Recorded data
= Beginning of Section =
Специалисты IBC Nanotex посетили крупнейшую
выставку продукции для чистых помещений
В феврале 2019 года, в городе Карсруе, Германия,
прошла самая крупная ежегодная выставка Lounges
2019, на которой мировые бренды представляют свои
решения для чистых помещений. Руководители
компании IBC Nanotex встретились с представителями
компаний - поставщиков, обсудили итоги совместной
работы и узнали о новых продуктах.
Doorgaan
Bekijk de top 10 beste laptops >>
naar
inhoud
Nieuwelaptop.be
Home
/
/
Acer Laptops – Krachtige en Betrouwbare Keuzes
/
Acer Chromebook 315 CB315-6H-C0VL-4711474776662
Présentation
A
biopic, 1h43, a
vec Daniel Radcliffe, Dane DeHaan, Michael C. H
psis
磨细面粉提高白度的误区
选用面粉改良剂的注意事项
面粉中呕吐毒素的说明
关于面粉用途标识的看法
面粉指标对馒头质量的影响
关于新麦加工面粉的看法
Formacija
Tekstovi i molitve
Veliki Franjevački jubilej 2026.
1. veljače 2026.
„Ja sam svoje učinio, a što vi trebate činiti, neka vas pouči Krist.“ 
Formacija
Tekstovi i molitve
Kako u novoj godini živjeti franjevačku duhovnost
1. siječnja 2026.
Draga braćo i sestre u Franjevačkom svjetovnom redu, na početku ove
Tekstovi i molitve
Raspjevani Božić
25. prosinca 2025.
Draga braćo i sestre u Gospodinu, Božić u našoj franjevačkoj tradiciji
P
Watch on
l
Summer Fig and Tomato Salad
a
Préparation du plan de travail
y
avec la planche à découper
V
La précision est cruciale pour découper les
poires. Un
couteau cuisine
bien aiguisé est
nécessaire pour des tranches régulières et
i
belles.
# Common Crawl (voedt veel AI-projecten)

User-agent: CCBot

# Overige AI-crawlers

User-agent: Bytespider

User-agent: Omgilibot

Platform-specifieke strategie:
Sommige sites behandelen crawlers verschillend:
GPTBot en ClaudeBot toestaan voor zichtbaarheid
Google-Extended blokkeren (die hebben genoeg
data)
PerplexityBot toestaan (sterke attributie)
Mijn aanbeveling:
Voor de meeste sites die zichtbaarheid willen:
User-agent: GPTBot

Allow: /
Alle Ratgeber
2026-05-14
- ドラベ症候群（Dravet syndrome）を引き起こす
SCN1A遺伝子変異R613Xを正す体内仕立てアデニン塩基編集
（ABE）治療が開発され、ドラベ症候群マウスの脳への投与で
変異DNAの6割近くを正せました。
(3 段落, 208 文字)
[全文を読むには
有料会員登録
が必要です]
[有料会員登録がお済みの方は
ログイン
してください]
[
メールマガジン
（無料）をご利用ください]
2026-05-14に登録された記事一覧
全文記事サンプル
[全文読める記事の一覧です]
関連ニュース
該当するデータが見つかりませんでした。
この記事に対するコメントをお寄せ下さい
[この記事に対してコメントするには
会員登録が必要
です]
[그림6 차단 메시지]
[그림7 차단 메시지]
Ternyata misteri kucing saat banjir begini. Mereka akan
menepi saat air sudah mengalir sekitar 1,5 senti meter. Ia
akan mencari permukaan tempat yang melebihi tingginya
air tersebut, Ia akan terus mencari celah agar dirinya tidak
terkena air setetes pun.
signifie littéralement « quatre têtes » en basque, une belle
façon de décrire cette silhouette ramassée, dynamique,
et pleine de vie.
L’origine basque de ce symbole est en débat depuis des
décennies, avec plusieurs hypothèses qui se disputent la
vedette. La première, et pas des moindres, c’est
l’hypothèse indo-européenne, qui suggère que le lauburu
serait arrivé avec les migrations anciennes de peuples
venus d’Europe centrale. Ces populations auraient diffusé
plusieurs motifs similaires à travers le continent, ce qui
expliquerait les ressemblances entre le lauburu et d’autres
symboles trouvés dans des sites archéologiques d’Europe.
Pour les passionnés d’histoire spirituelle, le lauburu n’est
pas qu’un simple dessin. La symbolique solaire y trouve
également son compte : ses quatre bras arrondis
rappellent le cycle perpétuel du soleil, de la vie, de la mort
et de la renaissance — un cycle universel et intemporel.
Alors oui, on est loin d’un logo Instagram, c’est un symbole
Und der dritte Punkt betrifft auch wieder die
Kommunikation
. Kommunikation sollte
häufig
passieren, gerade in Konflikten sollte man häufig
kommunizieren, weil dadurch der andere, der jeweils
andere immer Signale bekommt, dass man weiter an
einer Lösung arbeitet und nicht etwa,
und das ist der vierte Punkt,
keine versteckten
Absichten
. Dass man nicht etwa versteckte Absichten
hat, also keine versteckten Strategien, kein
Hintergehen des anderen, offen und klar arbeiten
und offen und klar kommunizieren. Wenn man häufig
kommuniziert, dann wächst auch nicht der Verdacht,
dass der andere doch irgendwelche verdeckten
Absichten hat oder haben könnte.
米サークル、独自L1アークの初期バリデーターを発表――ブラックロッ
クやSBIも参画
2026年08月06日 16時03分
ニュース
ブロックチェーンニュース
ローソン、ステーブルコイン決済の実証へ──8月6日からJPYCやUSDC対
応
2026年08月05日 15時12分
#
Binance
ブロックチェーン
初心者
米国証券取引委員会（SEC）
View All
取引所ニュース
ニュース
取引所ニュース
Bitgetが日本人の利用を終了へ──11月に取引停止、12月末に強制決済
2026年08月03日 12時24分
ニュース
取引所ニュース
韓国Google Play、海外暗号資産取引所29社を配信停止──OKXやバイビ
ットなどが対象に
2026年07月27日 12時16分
= End of Section =
Wherever a line of the entries holds the string "Nanotex", copy that line.

Специалисты IBC Nanotex посетили крупнейшую
компании IBC Nanotex встретились с представителями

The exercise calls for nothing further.